_Task_.
Extract every line from the records below that contains the word "display".
===== The data
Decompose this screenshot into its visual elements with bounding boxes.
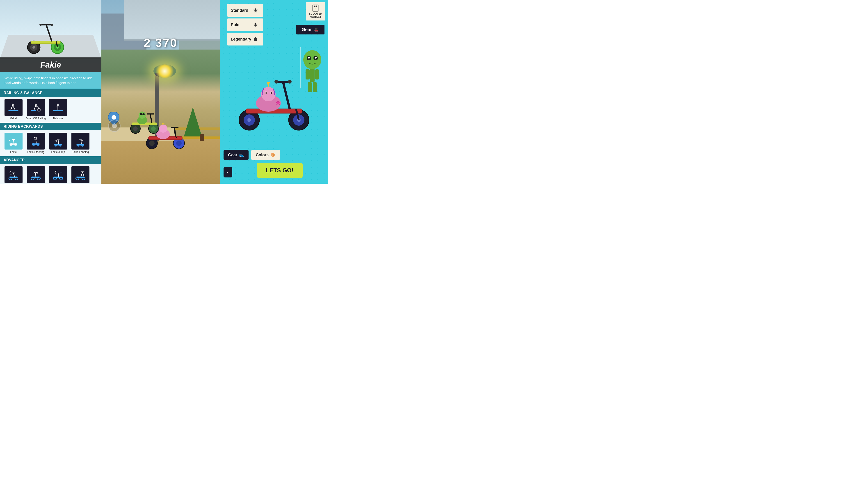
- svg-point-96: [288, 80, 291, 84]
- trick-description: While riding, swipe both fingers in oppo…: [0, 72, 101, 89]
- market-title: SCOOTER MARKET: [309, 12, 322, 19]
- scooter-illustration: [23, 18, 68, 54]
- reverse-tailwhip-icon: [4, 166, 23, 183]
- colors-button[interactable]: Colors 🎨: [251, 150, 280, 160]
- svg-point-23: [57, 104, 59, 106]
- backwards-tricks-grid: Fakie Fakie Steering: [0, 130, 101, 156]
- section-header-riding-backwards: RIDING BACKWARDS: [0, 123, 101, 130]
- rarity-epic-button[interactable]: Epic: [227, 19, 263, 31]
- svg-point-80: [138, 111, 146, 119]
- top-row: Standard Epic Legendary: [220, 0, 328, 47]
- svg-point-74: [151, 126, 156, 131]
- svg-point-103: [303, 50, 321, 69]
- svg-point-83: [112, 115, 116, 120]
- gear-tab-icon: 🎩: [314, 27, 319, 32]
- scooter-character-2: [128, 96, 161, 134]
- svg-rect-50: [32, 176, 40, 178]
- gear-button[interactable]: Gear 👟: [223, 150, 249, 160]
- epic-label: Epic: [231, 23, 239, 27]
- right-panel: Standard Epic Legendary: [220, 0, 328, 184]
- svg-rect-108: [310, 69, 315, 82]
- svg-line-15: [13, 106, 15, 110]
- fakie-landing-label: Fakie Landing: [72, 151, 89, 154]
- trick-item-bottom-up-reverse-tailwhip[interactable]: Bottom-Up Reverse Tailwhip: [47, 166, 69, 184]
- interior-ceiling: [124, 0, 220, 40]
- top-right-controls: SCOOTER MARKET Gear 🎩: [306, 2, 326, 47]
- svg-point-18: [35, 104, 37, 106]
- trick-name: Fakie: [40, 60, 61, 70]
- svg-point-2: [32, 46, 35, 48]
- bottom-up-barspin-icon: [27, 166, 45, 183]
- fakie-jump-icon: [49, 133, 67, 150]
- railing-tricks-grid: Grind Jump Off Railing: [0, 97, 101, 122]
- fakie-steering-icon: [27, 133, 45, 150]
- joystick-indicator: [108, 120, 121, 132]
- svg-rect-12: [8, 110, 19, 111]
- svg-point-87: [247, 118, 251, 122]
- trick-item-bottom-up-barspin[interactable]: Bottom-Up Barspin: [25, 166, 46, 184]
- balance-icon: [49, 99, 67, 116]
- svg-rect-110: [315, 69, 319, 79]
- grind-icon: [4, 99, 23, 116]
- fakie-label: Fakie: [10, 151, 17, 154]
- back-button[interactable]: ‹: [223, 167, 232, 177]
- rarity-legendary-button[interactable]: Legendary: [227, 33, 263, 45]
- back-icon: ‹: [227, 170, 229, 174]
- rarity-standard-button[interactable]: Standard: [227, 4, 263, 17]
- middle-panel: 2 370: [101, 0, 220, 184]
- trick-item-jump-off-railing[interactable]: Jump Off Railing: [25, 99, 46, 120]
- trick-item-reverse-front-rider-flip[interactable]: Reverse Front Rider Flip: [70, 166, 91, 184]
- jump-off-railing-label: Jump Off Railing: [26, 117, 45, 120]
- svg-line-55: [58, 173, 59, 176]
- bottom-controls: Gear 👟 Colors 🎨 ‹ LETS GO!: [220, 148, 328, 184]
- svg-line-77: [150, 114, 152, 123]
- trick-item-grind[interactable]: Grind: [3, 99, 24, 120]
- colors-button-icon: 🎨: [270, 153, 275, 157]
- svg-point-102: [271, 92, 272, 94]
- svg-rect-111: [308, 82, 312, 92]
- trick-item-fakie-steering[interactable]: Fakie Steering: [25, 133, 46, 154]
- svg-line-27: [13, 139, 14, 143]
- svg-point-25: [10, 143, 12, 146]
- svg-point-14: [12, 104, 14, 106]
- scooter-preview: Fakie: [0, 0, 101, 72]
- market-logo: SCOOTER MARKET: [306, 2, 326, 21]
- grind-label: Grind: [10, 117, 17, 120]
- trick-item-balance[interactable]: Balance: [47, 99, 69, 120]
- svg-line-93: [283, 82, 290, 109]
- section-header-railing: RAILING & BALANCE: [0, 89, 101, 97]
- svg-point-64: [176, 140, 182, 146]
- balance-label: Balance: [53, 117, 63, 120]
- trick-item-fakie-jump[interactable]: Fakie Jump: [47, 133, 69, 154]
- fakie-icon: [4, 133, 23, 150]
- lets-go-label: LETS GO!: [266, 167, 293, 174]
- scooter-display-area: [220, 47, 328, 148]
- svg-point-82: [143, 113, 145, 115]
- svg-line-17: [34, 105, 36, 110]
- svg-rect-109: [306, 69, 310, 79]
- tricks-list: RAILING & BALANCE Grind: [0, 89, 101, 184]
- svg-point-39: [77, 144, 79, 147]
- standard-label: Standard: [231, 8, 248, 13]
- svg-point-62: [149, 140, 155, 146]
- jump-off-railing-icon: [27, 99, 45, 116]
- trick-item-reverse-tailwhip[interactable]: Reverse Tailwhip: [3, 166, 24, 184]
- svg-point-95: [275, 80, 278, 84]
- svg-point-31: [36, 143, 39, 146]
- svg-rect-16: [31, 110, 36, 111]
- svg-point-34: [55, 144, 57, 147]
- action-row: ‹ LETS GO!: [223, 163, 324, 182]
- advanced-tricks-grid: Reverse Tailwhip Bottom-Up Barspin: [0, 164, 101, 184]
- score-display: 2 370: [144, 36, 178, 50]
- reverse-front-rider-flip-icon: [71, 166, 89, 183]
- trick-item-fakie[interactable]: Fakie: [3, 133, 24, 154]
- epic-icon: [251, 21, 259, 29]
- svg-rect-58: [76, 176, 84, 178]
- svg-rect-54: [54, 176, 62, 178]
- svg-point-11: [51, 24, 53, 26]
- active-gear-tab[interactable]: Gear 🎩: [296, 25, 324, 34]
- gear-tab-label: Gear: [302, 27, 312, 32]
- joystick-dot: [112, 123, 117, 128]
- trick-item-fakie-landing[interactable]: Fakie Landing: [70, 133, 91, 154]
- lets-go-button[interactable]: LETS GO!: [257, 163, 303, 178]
==========
_Task result_.
- scooter-display-area: [220, 47, 328, 148]
- score-display: 2 370: [144, 36, 178, 50]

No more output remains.